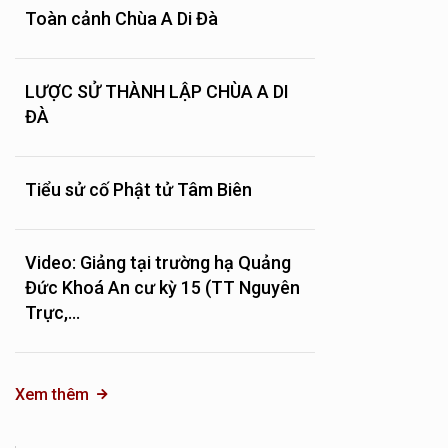
Toàn cảnh Chùa A Di Đà
LƯỢC SỬ THÀNH LẬP CHÙA A DI
ĐÀ
Tiểu sử cố Phật tử Tâm Biên
Video: Giảng tại trường hạ Quảng
Đức Khoá An cư kỳ 15 (TT Nguyên
Trực,...
Xem thêm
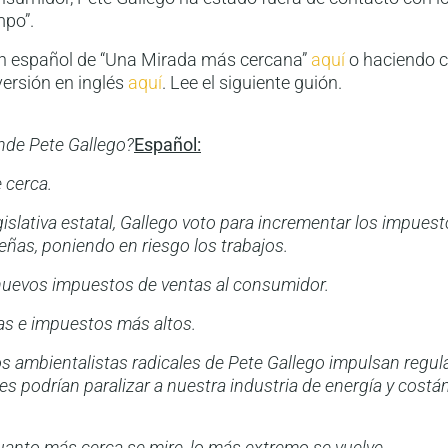
po”.
 en español de “Una Mirada más cercana”
aquí
o haciendo cl
versión en inglés
aquí
. Lee el siguiente guión.
de Pete Gallego?
Español:
 cerca.
gislativa estatal, Gallego voto para incrementar los impues
as, poniendo en riesgo los trabajos.
nuevos impuestos de ventas al consumidor.
as e impuestos más altos.
os ambientalistas radicales de Pete Gallego impulsan regula
es podrían paralizar a nuestra industria de energía y cost
uanto más cerca se mire, lo más extremo se vuelve.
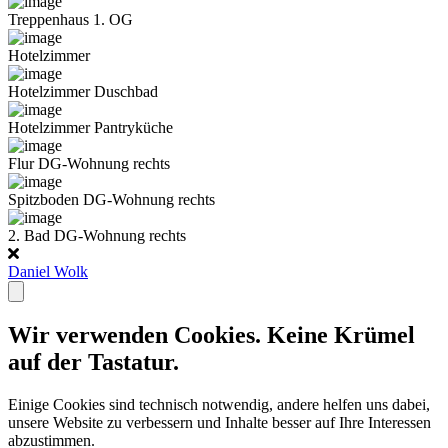
Treppenhaus 1. OG
Hotelzimmer
Hotelzimmer Duschbad
Hotelzimmer Pantryküche
Flur DG-Wohnung rechts
Spitzboden DG-Wohnung rechts
2. Bad DG-Wohnung rechts
Daniel Wolk
Wir verwenden Cookies. Keine Krümel
auf der Tastatur.
Einige Cookies sind technisch notwendig, andere helfen uns dabei,
unsere Website zu verbessern und Inhalte besser auf Ihre Interessen
abzustimmen.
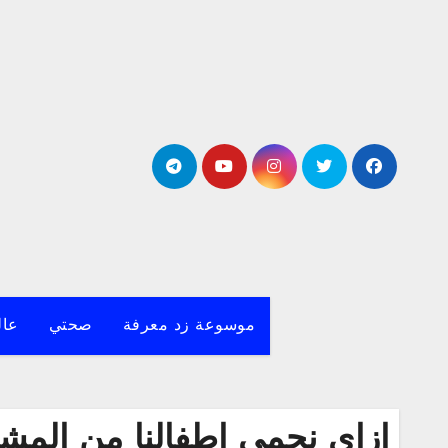
لتجاوز
لى
لمحتوى
موسوعة زد معرفة
صحتي
عال
ازاي نحمي اطفالنا من المشا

- _What is expected_: Produce an exact copy of the lines from the line containing "Flur DG-Wohnung rechts" through the last line of the records, with no pictures and no other text.

- _Response to this task_:
Flur DG-Wohnung rechts
Spitzboden DG-Wohnung rechts
2. Bad DG-Wohnung rechts
Daniel Wolk
Wir verwenden Cookies. Keine Krümel
auf der Tastatur.
Einige Cookies sind technisch notwendig, andere helfen uns dabei,
unsere Website zu verbessern und Inhalte besser auf Ihre Interessen
abzustimmen.
لتجاوز
لى
لمحتوى
موسوعة زد معرفة
صحتي
عال
ازاي نحمي اطفالنا من المشا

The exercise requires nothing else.